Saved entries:
==================================================

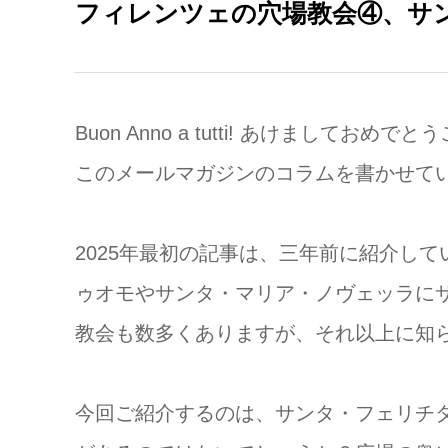
フィレンツェの穴場教会④、サ
Buon Anno a tutti! あけましておめ
このメールマガジンのコラムを書かせて
2025年最初の記事は、三年前に紹介し
ゥオモやサンタ・マリア・ノヴェッラに
教会も数多くありますが、それ以上に知
今回ご紹介するのは、サンタ・フェリチ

==================================================

### Problem requirements
Once the pictures are removed, repeat all of the data above exactly.

### Task solution
フィレンツェの穴場教会④、サ
Buon Anno a tutti! あけましておめ
このメールマガジンのコラムを書かせて
2025年最初の記事は、三年前に紹介し
ゥオモやサンタ・マリア・ノヴェッラに
教会も数多くありますが、それ以上に知
今回ご紹介するのは、サンタ・フェリチ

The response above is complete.